Le gouvernement a annoncé un plan de soutien de 150 millions d'euros en faveur du secteur de la chimie, durement touché par les répercussions du conflit au Moyen-Orient. Cette aide vise à compenser la forte hausse des coûts de l'énergie et des matières premières, qui fragilise de nombreuses entreprises du secteur.

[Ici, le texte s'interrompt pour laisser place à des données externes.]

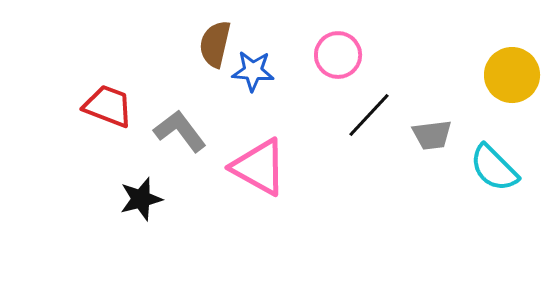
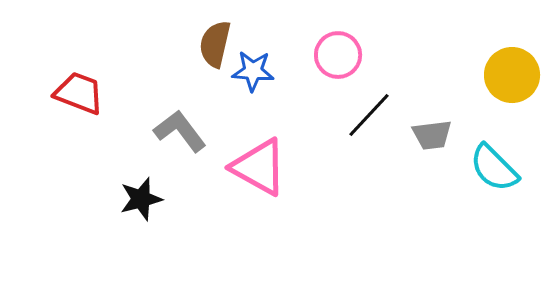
red trapezoid: moved 29 px left, 13 px up
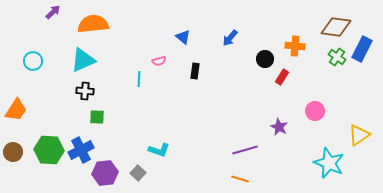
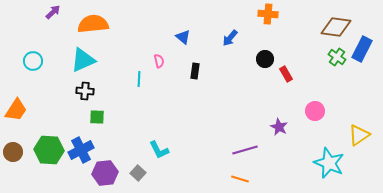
orange cross: moved 27 px left, 32 px up
pink semicircle: rotated 88 degrees counterclockwise
red rectangle: moved 4 px right, 3 px up; rotated 63 degrees counterclockwise
cyan L-shape: rotated 45 degrees clockwise
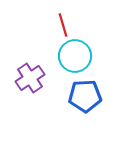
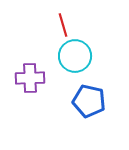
purple cross: rotated 32 degrees clockwise
blue pentagon: moved 4 px right, 5 px down; rotated 16 degrees clockwise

Un secteur stratégique sous pression La chimie, qui emploie plusieurs dizaines de milliers de salariés en France, est l'un des secteurs les plus énergivores de l'industrie. L'envolée des prix du gaz et de l'électricité, consécutive aux tensions géopolitiques dans la région, a considérablement alourdi les charges des industriels. Plusieurs sites de production avaient d'ailleurs dû réduire, voire suspendre leur activité ces derniers mois, faute de pouvoir répercuter ces surcoûts dans leurs prix de vente.
Les modalités de l'aide L'enveloppe de 150 millions d'euros prendra la forme de crédits d'impôt et de subventions directes, selon les informations communiquées par le ministère de l'Économie. Les entreprises pourront y prétendre sur justification de leurs surcoûts énergétiques. Le dispositif doit être détaillé dans les prochains jours par le gouvernement, qui promet une mise en œuvre rapide afin d'éviter des fermetures de sites et des licenciements.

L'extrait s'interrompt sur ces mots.